▸ YOUR GOAL: Those lines of the following listing which contain the string "logo" should be returned.

▸ MATERIAL FOR THIS TASK:
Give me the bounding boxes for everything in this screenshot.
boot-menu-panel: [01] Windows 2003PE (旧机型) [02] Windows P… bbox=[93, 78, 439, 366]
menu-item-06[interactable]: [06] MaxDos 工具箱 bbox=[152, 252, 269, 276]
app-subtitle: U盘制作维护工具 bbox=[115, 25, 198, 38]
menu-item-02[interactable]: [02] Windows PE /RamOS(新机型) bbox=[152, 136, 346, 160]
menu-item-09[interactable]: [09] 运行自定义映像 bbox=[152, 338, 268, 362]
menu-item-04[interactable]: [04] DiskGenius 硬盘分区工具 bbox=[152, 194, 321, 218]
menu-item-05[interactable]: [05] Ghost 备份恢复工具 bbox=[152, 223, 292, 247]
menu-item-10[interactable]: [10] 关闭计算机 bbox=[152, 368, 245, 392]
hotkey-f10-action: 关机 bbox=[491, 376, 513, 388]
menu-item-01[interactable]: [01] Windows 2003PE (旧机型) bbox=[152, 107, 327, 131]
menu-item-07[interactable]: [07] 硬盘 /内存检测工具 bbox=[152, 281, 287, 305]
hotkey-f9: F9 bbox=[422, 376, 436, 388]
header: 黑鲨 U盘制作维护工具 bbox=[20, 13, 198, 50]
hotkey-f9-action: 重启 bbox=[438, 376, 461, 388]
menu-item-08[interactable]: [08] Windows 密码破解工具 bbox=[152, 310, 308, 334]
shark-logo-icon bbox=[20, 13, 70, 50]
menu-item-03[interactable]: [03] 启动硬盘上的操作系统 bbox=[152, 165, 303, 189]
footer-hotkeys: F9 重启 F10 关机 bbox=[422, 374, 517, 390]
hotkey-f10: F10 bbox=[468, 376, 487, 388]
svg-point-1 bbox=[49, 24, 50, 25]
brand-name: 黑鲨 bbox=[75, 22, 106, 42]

---

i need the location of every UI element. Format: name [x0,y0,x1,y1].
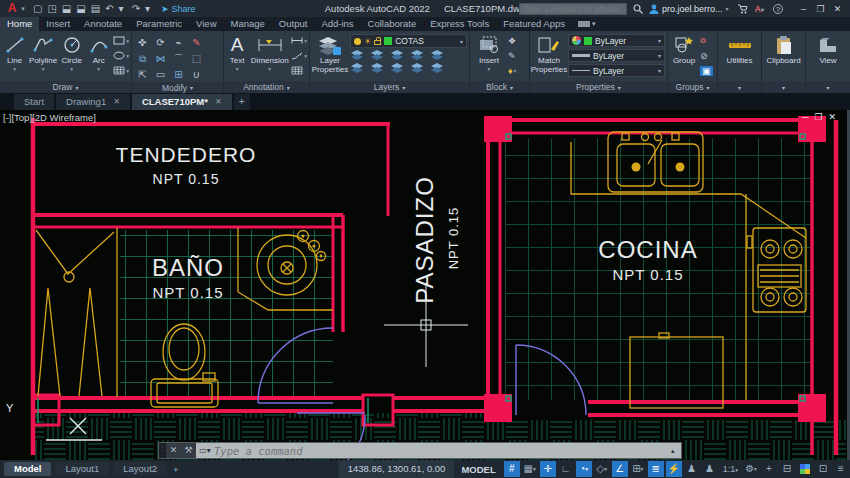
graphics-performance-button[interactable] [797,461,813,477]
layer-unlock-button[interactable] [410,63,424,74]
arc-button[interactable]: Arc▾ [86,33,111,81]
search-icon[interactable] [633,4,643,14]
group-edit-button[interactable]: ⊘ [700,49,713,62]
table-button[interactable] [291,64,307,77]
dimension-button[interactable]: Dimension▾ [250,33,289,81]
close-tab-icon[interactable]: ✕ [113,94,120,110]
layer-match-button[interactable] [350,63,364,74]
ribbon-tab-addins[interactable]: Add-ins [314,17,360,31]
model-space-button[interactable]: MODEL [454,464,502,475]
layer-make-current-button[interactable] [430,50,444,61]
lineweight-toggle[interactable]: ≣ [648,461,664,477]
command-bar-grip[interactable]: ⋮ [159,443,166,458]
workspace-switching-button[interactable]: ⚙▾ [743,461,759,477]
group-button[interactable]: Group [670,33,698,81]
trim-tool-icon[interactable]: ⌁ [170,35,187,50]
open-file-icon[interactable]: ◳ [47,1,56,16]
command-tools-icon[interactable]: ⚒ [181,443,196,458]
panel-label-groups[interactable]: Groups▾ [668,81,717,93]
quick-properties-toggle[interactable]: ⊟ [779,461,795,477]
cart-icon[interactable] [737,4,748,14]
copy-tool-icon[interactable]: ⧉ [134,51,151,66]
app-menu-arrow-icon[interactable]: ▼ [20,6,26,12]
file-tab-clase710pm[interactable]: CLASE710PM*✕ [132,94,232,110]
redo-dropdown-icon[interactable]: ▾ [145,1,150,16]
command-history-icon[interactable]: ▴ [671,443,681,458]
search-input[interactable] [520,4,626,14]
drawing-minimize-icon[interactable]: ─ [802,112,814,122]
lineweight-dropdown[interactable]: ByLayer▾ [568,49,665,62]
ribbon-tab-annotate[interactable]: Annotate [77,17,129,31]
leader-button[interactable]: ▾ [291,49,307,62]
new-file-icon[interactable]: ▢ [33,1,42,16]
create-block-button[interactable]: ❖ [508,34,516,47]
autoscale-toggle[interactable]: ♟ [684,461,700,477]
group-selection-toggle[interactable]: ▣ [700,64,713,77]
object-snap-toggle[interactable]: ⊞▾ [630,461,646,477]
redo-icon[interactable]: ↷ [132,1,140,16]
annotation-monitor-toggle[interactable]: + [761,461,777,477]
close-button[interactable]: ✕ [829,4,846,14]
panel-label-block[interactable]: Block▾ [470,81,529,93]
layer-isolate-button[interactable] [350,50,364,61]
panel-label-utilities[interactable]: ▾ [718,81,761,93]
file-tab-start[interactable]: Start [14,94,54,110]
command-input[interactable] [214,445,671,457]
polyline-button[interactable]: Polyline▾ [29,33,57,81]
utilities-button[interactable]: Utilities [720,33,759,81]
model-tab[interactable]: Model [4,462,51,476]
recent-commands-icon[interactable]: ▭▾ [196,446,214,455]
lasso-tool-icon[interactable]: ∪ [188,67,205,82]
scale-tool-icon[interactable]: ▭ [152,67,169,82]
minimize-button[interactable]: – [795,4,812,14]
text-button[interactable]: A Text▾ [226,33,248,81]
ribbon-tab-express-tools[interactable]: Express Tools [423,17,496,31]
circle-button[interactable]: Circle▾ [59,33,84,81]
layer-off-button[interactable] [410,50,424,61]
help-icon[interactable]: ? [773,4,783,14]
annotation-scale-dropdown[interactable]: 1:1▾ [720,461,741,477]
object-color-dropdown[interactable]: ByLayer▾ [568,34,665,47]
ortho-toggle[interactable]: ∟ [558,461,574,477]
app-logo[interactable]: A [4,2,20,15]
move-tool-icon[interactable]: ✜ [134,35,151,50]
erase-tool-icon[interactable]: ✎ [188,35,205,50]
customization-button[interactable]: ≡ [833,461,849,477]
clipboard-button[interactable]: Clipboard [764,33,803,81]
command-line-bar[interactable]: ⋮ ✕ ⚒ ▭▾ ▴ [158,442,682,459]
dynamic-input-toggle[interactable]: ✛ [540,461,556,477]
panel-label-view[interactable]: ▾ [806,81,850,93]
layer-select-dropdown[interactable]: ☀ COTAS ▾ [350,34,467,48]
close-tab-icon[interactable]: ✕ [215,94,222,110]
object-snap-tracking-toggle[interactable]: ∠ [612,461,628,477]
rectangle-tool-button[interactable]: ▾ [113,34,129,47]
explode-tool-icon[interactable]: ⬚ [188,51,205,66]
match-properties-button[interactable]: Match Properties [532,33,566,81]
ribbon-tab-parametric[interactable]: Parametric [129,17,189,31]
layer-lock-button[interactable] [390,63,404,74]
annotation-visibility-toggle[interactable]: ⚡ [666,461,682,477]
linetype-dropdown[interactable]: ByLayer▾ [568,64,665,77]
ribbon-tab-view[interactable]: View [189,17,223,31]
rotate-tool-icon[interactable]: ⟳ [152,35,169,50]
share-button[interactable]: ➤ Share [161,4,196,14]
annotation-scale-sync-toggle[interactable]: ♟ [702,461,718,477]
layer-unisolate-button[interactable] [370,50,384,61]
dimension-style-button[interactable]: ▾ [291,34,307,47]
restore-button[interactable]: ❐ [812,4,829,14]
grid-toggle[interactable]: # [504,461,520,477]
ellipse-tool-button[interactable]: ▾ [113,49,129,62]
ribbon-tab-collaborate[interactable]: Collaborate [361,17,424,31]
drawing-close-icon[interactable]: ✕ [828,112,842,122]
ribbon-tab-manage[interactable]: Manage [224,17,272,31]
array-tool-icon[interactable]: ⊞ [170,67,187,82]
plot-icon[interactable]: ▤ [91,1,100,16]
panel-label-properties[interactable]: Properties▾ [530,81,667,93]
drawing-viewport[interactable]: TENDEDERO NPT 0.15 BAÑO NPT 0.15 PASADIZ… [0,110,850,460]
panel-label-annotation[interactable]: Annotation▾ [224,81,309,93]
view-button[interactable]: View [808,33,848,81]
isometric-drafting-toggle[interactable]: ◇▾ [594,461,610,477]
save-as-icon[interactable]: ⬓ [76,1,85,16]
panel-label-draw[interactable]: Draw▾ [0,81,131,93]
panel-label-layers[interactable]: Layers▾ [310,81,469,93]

▸ RESULT OF THE EXERCISE:
shark-logo-icon bbox=[20, 13, 70, 50]
app-logo[interactable]: A [4,2,20,15]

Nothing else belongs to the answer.